I can't imagine monsters. My nightmares consist only what I have seen and experienced. Copper cisterns don't grow legs and chase me down the street - a thing that apparently my husband had nightmares about. I don't. My getting lost dreams consist of getting lost only in somewhere I have been. My faceless monster dreams always have faces. I didn't get scared as a kid of things I had imagined because I imagined nothing. And I'm super grateful for that. This has a downside - I can't imagine what something will feel like or be until I am in it, feeling it and experiencing it. But this too has an upside - I don't ever look at a hill and don't climb it on my bike (when I could ride), or not attempt a 100km ride because I know it will hurt. I don't know it will hurt until I've committed. And once you're committed? Well it's too late to quit out, isn't it.
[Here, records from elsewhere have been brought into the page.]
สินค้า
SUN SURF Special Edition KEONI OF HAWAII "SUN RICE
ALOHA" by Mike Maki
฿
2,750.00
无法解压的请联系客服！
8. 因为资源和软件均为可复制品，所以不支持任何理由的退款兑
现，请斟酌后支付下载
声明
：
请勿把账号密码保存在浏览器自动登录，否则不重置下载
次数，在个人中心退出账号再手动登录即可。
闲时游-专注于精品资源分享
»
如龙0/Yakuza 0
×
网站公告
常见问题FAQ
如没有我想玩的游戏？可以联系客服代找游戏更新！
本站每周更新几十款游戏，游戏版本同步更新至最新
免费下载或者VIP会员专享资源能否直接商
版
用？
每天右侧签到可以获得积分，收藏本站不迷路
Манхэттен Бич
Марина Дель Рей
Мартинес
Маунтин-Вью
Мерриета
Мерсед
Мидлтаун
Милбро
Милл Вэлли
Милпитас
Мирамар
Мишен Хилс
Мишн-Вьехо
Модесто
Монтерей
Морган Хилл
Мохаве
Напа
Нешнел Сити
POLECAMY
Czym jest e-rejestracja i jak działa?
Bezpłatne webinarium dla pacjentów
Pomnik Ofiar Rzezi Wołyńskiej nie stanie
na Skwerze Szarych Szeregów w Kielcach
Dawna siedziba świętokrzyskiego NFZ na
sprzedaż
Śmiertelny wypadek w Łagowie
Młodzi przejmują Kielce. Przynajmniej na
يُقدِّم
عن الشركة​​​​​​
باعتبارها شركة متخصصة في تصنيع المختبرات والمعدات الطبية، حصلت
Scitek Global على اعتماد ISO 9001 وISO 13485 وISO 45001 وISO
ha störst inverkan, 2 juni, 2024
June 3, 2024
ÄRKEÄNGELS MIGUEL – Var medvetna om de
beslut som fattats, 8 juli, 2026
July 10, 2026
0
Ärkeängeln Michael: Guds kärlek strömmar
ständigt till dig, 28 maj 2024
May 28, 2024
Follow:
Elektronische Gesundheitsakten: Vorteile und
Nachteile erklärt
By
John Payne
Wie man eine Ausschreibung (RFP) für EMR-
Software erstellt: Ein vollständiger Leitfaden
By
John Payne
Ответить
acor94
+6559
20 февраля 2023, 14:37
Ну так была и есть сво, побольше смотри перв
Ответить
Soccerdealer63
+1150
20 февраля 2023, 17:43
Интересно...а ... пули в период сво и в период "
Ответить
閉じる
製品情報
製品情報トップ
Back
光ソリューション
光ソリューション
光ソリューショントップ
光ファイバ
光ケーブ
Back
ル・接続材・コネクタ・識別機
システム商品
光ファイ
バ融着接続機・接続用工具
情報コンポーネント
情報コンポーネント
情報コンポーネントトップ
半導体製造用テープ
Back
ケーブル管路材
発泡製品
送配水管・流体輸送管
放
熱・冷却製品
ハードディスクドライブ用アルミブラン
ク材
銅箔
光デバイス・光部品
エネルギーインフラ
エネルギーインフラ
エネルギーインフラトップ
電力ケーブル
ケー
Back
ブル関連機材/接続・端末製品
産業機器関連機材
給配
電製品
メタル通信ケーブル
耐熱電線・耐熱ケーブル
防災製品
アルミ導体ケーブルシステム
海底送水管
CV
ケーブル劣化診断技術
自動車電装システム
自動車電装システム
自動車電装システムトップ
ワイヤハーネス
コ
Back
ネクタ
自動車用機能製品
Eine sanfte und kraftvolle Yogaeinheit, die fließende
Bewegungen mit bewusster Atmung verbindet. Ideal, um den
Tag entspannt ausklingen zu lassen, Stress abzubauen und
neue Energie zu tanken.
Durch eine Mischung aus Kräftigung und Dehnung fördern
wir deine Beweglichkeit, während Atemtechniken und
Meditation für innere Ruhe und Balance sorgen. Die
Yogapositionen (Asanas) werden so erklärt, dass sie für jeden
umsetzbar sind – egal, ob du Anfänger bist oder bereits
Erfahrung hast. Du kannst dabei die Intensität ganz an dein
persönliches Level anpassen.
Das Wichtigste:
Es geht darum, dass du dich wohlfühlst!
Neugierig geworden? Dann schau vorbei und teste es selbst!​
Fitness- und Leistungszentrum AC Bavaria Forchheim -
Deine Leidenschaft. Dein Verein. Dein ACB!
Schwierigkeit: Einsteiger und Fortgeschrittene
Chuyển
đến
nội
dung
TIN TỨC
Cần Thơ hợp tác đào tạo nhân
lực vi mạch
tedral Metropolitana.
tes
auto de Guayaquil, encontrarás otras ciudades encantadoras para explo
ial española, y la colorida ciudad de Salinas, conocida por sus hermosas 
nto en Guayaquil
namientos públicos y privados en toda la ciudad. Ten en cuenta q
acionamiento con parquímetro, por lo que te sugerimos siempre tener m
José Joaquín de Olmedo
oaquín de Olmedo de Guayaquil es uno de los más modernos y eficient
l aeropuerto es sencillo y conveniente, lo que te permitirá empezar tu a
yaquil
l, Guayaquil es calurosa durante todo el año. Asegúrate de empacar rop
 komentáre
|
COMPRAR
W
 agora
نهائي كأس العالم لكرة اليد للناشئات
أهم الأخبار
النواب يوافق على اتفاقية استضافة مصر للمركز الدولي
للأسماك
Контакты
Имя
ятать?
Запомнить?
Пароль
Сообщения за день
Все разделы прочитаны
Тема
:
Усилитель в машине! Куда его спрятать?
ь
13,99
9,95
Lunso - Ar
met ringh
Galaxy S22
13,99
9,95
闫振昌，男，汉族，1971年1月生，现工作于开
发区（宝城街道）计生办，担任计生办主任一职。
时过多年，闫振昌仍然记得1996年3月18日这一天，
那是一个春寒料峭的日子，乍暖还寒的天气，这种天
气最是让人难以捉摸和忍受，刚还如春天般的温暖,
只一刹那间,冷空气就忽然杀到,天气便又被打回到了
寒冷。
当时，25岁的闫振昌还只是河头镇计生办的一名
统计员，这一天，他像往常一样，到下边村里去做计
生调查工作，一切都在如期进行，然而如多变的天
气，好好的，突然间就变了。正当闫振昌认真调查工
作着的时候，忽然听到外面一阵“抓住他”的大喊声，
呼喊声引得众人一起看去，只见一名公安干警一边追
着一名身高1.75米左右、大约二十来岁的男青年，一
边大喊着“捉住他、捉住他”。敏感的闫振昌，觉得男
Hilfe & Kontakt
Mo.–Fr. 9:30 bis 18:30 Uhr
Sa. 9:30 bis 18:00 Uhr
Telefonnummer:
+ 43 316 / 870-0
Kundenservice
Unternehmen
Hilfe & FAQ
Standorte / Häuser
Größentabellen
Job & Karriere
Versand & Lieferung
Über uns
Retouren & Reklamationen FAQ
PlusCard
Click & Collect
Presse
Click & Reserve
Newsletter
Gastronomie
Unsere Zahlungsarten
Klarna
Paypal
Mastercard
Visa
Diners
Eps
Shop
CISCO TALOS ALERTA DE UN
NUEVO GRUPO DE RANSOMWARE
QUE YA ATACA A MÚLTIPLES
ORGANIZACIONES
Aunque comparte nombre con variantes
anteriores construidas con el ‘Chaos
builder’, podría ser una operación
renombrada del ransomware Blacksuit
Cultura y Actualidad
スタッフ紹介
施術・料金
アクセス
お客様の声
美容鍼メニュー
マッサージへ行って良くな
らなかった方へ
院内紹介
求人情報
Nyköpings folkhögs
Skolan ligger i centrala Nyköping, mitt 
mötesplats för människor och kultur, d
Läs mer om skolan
I have a photographic memory. Not long term, only short term. But I can put a book down and retread the last page from memory. I can close my eyes and resee a spreadsheet page in its entirety. I didn't know I could do this really until very recently so it's only come in handy for comparing stats on item upgrades in role playing games. I wish I'd known I could do it when I worked with spreadsheets. But it's never too late to use an awesome superpower and this is one of mine. When I'm well I can also recall word for word conversations that have been had up to 6 months ago - again of varying usefulness - ask my husband about that ;0) - but nevertheless, it's a thing that I can do and it comes in handy sometimes. Like remembering exactly what was or wasn't said during a PIP assessment.
I see things differently. I'm not just talking about processing either. What I take away from a scene is undoubtedly different to most others. I see detail. I spot the other things people miss. I remember vividly those details and take them with me. This means I take photos differently - I'm looking to highlight something I've seen in those photos that others may have missed. It lends itself to to different joy - I gain so much joy from watching snowflakes fall, from rain falling through a steer lamps glow, from the ever changing moving sweeping murmurations as they scatter and form above my head.
I need to be outside. Outside and away and ideally up high. This need has given me some of the most beautiful moments of my life. Sunrises and sunsets in silence. Deer and red squirrels and badgers. I've seen birds of prey swooping and hunting from the side of a hill that put me at eye height at the hunt unrolled before my eyes. I've been inside clouds and above them. I have seen so many beautiful things.
Because of my visual memory I never forget a single one of those moments. I don't need to consciously snapshot. Every moss covered boulder I've stood on to watch a waterfall crash to the ground. Every mosaic I've ever stood on. Every painting I've ever really properly looked at. All instantly recalled like magic for me to resee whenever I need to.
Animas like me. This makes wildlife parks a joy. But it also means a vet calls me a hamster whisperer, able to calm frightened and panicking animas. I can bring peace and calm because I understand the anxiety so acutely - a thing that perhaps could be a curse when it comes to humans, is only a gift when it comes to animals.
I have a fantastic aspie sixth sense. It has saved my behind on numerous occasions. I can't tell you why we shouldn't be in the middle of that crowd right now. I can't tell you why I'm stood on this bench while the crowd crushes around me. I can't tell you why we shouldn't walk down that street that we've walked down every night for the last year without incident. I only know we shouldn't and that I've been right enough times to know I should always always listen.
I have sensory overload. But I also have heightened senses. This means I am an epic spinner of yarn. I can close my eyes and feel the way the wheel works, feel just the right amount of twist that goes into the fluff. I am also an intuitive person when it comes to colour. I've never studied either. Never been taught either. And yet I just know when something will work and when it won't.
I am a fantastic driver. The healthy avoidance of others in my space translates to someone who always always knows where everyone else is, what they think they're going to do next and what they're actually going to next. I profile everyone, profile everything, threat assessing, yes, but it makes me hyper aware of situations unraveling and when I should be nowhere near that happening.
Being aspie is hard. Hard work. The world is very hard for us to be in. But it really does come with some perks and these are just a few of mine.